Still, I watched on edge- all up in my nerves as to what he would say and, somehow, the slightest bit appalled when he said it. I don't think my hand left my mouth for most of it; I laughed, mostly in disbelief. As much as I wanted to find it funny- and really, had it not been on Monday night, it could have easily been mistaken for SNL- I was mostly horrified at what was happening.

It's 2016 and America's presidential debate consists of a male candidate standing on stage, repeatedly interrupting and blatantly disparaging his female opponent.

Is this really where we are?

And why is it accepted?

I'd like to say it's not. I mean, I feel like we're decades past this being permissible (which is still ridiculous, but I'm overlooking that); I don't stand for it. A lot of people do, though, and I can't understand why.

Why is the female candidate the only one being criticized for her tone? For her appearance? Her demeanor? Why must she be both likeable and qualified? I mean, Trump is neither.

I hear a lot about this election being about choosing the lesser of two evils. You might not like Hillary (I'll admit I was pulling for Bernie in the beginning), but she's a politician. For it to actually be between two "evils," as you will, the playing field would need to be leveled; Trump would need to be a politician.

But he's not.

He's a joke. A possible whim that got out of hand. He gave a voice to the deep-seated hatred and fears rooted in supremacy still woven throughout this nation, and snowballed, gaining traction and an alarming amount of supporters.

This election isn't about the lesser of two evils for me.

It's not even about politics.

It's personal.

As a woman, he is a threat to me.

As a mother of a multiracial family, raising two daughters, one with special needs, he is dangerous.

As a Christian, whose beliefs in Christ and God indeed influence my political bearings, he goes against everything that I believe is morally right.
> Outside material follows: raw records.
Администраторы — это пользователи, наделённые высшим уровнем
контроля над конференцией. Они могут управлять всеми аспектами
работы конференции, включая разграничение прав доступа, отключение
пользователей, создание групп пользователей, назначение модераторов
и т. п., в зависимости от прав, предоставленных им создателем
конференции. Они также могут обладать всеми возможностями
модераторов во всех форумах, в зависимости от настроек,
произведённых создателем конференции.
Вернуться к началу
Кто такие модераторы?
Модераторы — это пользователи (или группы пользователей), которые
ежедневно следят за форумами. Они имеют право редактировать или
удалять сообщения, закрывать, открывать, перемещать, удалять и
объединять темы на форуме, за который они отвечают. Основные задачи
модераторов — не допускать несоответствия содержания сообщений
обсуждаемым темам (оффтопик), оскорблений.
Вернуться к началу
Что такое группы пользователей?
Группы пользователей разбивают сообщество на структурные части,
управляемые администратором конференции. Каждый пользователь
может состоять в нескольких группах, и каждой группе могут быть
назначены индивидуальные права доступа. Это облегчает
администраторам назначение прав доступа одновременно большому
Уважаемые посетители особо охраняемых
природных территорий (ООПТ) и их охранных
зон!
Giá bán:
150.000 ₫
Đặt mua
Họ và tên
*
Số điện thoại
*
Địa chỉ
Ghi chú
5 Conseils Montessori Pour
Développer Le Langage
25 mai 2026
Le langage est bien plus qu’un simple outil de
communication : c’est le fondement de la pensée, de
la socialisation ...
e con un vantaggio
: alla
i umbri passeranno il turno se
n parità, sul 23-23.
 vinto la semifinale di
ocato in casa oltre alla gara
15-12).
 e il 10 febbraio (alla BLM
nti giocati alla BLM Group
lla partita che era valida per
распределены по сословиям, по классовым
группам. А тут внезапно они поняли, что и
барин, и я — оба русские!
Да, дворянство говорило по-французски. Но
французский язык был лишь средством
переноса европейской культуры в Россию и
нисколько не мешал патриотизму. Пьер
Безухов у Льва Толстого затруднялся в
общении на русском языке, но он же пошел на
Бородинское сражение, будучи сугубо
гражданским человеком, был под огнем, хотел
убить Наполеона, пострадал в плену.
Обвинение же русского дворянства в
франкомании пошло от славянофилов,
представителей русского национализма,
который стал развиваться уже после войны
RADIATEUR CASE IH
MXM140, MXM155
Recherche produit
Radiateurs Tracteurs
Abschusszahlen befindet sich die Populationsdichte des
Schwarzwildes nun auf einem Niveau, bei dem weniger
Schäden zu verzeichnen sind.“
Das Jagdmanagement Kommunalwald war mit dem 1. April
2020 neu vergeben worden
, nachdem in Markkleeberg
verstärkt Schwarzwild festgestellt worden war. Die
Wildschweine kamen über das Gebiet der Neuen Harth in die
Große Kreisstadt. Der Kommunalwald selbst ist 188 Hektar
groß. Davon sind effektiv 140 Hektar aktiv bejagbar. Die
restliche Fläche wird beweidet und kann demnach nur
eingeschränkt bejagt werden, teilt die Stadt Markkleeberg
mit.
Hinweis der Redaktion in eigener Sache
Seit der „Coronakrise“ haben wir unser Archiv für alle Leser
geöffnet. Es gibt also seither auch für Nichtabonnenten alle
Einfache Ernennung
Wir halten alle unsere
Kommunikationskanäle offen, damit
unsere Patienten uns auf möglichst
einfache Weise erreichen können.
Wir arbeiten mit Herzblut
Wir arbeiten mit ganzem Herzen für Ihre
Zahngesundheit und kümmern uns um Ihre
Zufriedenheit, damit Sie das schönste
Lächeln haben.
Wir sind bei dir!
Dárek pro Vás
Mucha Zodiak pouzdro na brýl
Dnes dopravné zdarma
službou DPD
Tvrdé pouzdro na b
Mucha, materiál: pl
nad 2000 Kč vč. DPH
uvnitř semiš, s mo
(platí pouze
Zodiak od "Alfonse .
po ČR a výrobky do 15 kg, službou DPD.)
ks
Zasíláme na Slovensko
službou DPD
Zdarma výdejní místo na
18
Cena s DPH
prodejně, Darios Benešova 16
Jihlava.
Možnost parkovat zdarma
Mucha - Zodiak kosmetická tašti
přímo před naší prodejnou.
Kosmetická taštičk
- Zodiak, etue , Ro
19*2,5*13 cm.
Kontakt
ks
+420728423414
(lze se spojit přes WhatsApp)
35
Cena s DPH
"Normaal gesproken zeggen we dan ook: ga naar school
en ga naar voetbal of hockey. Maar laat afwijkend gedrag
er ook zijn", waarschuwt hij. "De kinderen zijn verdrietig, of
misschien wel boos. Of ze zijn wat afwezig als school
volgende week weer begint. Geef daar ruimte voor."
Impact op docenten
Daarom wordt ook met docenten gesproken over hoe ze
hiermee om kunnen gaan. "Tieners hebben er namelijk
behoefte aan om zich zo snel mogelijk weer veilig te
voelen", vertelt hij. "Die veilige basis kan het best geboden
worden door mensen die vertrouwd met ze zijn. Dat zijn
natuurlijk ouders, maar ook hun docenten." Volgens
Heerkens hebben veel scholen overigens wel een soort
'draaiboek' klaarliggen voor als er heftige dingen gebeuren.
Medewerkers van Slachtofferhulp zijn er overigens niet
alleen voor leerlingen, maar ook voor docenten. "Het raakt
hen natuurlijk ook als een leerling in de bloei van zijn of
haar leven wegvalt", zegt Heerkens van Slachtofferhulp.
This election is about stopping Trump.

The only way to do that is to vote. Now is not the time to sit out an election based on principle. If you're not registered, no better time than now. Go here. 

I'll wait.

Or, I mean, there's like four sentences left.

But seriously, I used to spend my free Saturdays registering voters at farmers markets. I could go on about why you should register for quite awhile. I'll spare you, but go register. You can even text "hello" to 384-387.

Use your vote wisely. You might not think you have much influence, but a vote not cast is a vote for Trump. A vote for a third party may as well be, depending on who you ask.

Not everyone has the luxury to retreat to Canada, should this election go the way we all thought was unthinkable. Instead of entertaining that idea, maybe we could work toward electing a leader that won't completely ruin the country most of us are stuck in.

If that's not appealing, the thought of four years of Bill with balloons in the white house ought to do it.